Neue Ungerechtigkeit befürchtet

Die Evangelische Kirche in Deutschland (EKD) verteidigte das Ergebnis des Runden Tisches. Die Situation in den bundesdeutschen Heimen damals sei sehr unterschiedlich gewesen. Pauschale Entschädigungen würden angesichts des individuellen Leids zu neuen Ungerechtigkeiten führen, meint der Präsident des Kirchenamtes der EKD, Hans Ulrich Anke.

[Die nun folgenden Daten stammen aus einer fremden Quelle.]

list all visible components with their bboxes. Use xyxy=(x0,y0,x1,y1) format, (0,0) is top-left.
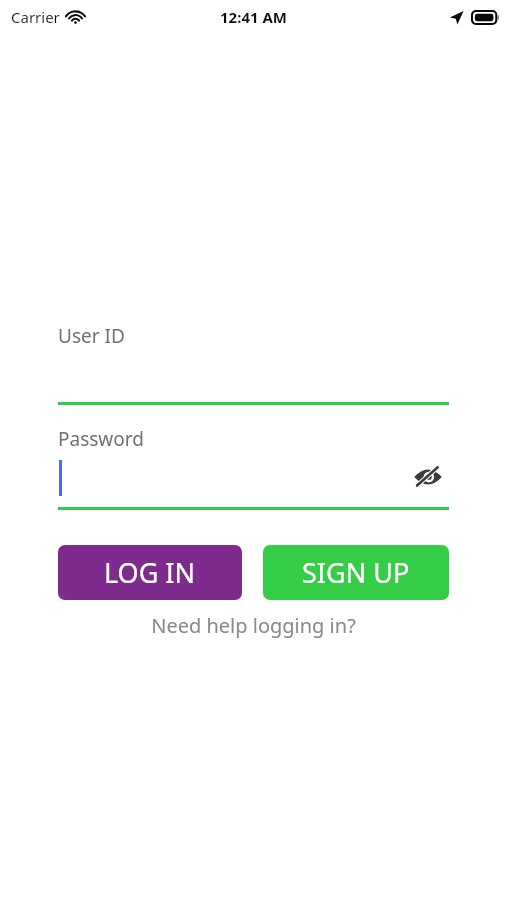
staticText: 12:41 AM xyxy=(220,7,287,27)
staticText: LOG IN xyxy=(104,554,196,591)
staticText: SIGN UP xyxy=(302,554,410,591)
button[interactable]: Show password xyxy=(407,456,449,498)
staticText: Need help logging in? xyxy=(151,612,356,639)
button[interactable]: User ID xyxy=(58,323,449,405)
staticText: Password xyxy=(58,426,144,452)
button[interactable]: Need help logging in? xyxy=(0,612,507,639)
staticText: Carrier xyxy=(11,7,60,27)
button[interactable]: LOG IN xyxy=(58,545,242,600)
button[interactable]: SIGN UP xyxy=(263,545,449,600)
staticText: User ID xyxy=(58,323,125,349)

Zwei Demonstranten mit Plakaten, einer der beiden ist als Nonne verkleidet (Foto: dpa)
Im April hatten ehemalige Heimkinder in Berlin demonstriertBild: picture alliance / dpa

Opfervertreterin Sonja Djurovic, die selbst mit am Runden Tisch saß, weist darauf hin, dass der Fonds nach oben offen sei. So werde erreicht, dass alle Betroffenen gleich behandelt werden könnten. Deshalb habe man dem Vorhaben auch zugestimmt. Djurovic appellierte an den Bund und die Länder, das notwendige Geld bereitzustellen. Die Kirchen haben zugesagt, dass sie in den Fonds einzahlen werden, wenn alle Beteiligten mitziehen.

Der Runde Tisch Heimerziehung beriet unabhängig vom Runden Tisch zu Fällen sexuellen Missbrauchs, der im Frühjahr dieses Jahres von der Bundesregierung ins Leben gerufen worden war. Über die Umsetzung der Empfehlungen entscheiden der Bundestag und die Parlamente der westdeutschen Bundesländer.